People see an upside, too: free trade, unrestricted travel and – at least in theory – better relations between European countries. And with an increasingly uppity Russia on Europe’s borders, many feel safer as part of a team.
But on some of the biggest questions people are uncertain. Does being in the EU help trade with countries outside Europe by letting us negotiate as a bloc, or hinder it by stopping us hammering out deals of our own? And if we left, would we be able to do as much trade with Europe as we do now – since the French would still want to sell us their wine and the Germans their BMWs – or would we suffer from being out of the club? Britain is divided on these things, and large numbers do not know what to think. Three in ten can’t decide whether being a member gives us more clout when dealing with China and the USA, or less.
My poll found that when it comes to Europe there are five types of people in Britain. A fifth of the country are in the “Committed Hostility” group who see nothing good about Europe and overwhelmingly want to leave – though immigration worries them more. Just over a quarter are “Discontented Sceptics”, thinking the costs outweigh the benefits but less certain that we should head for the exit. Another quarter of the population make up the “Relaxed Status Quo”, who are happy as things are and hardly give the subject a thought, while the smaller group of “Global Progressives” strongly support the EU and even welcome its influence on Britain. Finally there are the “Disengaged”, one in seven of the population who know little and care even less.
In all these groups, many like David Cameron’s plan to negotiate better terms for Britain. The trouble is, three quarters of them doubt it will work. Most of the pessimists think other countries will not be prepared to make concessions to Britain however well the PM argues the case. Others question his ability to persuade or think he wants Britain to stay in the EU regardless.

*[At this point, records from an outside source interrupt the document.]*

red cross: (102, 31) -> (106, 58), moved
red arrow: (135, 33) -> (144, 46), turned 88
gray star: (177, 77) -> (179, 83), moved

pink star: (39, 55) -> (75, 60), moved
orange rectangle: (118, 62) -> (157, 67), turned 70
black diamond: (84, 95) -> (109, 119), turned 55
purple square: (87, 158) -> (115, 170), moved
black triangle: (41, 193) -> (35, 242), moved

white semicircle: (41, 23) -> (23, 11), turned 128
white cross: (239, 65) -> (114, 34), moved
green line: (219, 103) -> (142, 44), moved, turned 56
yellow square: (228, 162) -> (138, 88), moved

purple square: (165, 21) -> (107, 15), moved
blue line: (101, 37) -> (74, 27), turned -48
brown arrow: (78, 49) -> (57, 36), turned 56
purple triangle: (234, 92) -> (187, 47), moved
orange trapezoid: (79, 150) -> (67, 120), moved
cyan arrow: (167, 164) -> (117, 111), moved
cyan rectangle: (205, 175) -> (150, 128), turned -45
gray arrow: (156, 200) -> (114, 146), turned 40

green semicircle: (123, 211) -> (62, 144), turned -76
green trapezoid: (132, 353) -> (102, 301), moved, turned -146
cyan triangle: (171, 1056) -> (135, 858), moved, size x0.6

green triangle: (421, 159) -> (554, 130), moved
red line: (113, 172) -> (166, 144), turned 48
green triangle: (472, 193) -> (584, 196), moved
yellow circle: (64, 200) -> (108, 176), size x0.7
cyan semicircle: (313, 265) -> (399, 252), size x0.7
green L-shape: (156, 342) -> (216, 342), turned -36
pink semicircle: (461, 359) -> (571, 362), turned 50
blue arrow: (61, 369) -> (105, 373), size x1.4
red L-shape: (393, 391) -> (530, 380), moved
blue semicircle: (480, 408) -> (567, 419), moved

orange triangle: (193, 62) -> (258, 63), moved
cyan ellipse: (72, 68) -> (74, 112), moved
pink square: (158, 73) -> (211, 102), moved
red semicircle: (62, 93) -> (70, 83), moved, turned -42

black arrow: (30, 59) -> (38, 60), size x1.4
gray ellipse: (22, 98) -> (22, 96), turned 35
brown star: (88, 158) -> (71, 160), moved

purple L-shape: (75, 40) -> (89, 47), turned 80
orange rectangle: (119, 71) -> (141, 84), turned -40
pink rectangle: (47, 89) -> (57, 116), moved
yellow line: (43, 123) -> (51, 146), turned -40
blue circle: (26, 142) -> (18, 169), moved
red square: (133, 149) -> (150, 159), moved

But those who say the whole country is clamouring for a referendum are wrong. Some, certainly, think it is the greatest question of our time. But even among the most hostile voters, only a third put Europe among the most crucial issues facing the country, and only a quarter think it important to them and their families. That is why Cameron’s “negotiate and decide” policy will please some voters but won’t win the election all by itself.
More to the point, many people say they do not know enough to make such a fundamental choice about Britain’s future. Two thirds think what happens in the European Parliament matters to Britain, but three quarters have hardly a clue what goes on there. They do not feel in a position to decide.
Part of the problem is that sceptics think the EU appeals most to a remote and privileged few, while many pro-Europeans think their opponents are narrow-minded and jingoistic. To everyone else, it seems a noisy argument in which facts are hard to come by and most of the participants seem more than a bit bonkers. As one participant in our research told us, “I don’t want to be the sort of person who has views about Europe”.
Many are not even sure where the parties stand. Only just over half think most Labour and Liberal Democrat politicians want to stay in the EU, but only four in ten say the same of the Tories – three in ten say they seem to want to leave, while the same number do not know what their position is.
For now, the sceptics are making the running – many said the “anti” voices seemed to dominate the debate. One lesson from this research is that the better-off-outers need to take particular care not to sound too batty. The polling also shows that many people will want to be reassured about our prospects outside the EU before making the leap. Many people saw a parallel with the Scottish independence referendum, usually interpreting both cases as a conflict between the ideal of independence on the one hand and its practical risks on the other. Though by no means conclusive, it was instructive that in our discussion event, many of those who started the day as neutral edged towards the devil they knew and away from the inescapable uncertainty of exit.
The pro side, meanwhile, seem hesitant about their case. Those most in favour of UK membership were frustrated by the apparent absence of positive and confident arguments on their side. Fear of the unknown is the greatest ally of those campaigning for continued British membership, but many voters want to hear more than a defensive message that Britain can’t survive alone.